> WHAT IS REQUIRED
Copy all the records exactly, but keep the pictures out of your version.
----------------
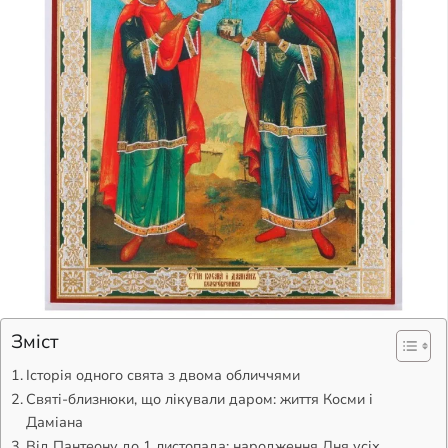
Зміст
Історія одного свята з двома обличчями
Святі-близнюки, що лікували даром: життя Косми і
Даміана
Від Пантеону до 1 листопада: народження Дня усіх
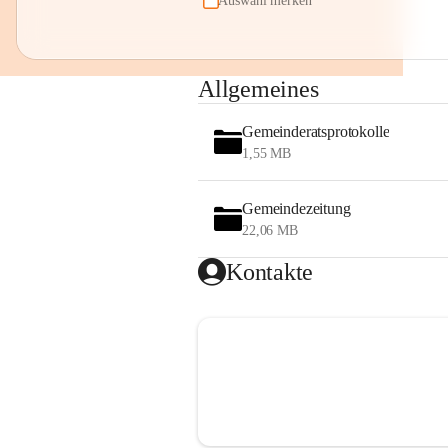
Auswahl merken
Allgemeines
Gemeinderatsprotokolle
1,55 MB
Gemeindezeitung
22,06 MB
Kontakte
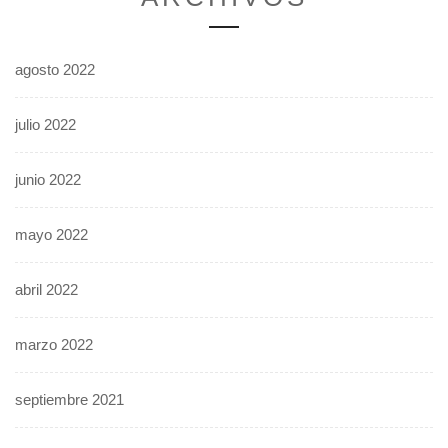
agosto 2022
julio 2022
junio 2022
mayo 2022
abril 2022
marzo 2022
septiembre 2021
----------------
> RESPONSE
Зміст
Історія одного свята з двома обличчями
Святі-близнюки, що лікували даром: життя Косми і
Даміана
Від Пантеону до 1 листопада: народження Дня усіх
Auswahl merken
Allgemeines
Gemeinderatsprotokolle
1,55 MB
Gemeindezeitung
22,06 MB
Kontakte
agosto 2022
julio 2022
junio 2022
mayo 2022
abril 2022
marzo 2022
septiembre 2021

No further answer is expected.